Exercise prompt. The records that follow are to be reproduced exactly. Any pictures in them are left out.

(Collected data entries)
▬▬▬▬▬▬

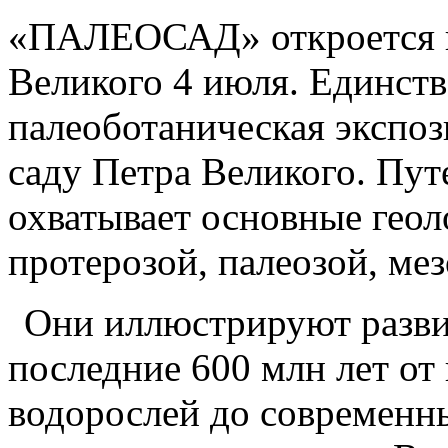
«ПАЛЕОСАД» откроется в
Великого 4 июля. Единств
палеоботаническая экспоз
саду Петра Великого. Пут
охватывает основные геол
протерозой, палеозой, мез
Они иллюстрируют разви
последние 600 млн лет о
водорослей до современн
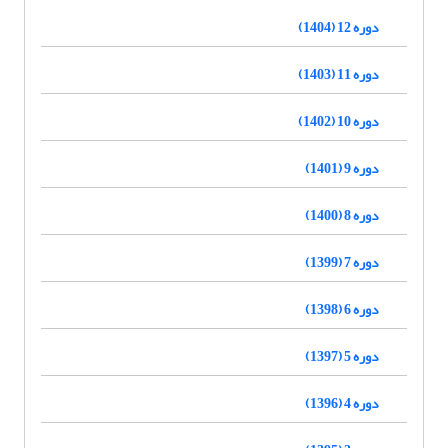
دوره 12 (1404)
دوره 11 (1403)
دوره 10 (1402)
دوره 9 (1401)
دوره 8 (1400)
دوره 7 (1399)
دوره 6 (1398)
دوره 5 (1397)
دوره 4 (1396)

▬▬▬▬▬▬

Result for this exercise.
«ПАЛЕОСАД» откроется в
Великого 4 июля. Единств
палеоботаническая экспоз
саду Петра Великого. Пут
охватывает основные геол
протерозой, палеозой, мез
Они иллюстрируют разви
последние 600 млн лет о
водорослей до современн
دوره 12 (1404)
دوره 11 (1403)
دوره 10 (1402)
دوره 9 (1401)
دوره 8 (1400)
دوره 7 (1399)
دوره 6 (1398)
دوره 5 (1397)
دوره 4 (1396)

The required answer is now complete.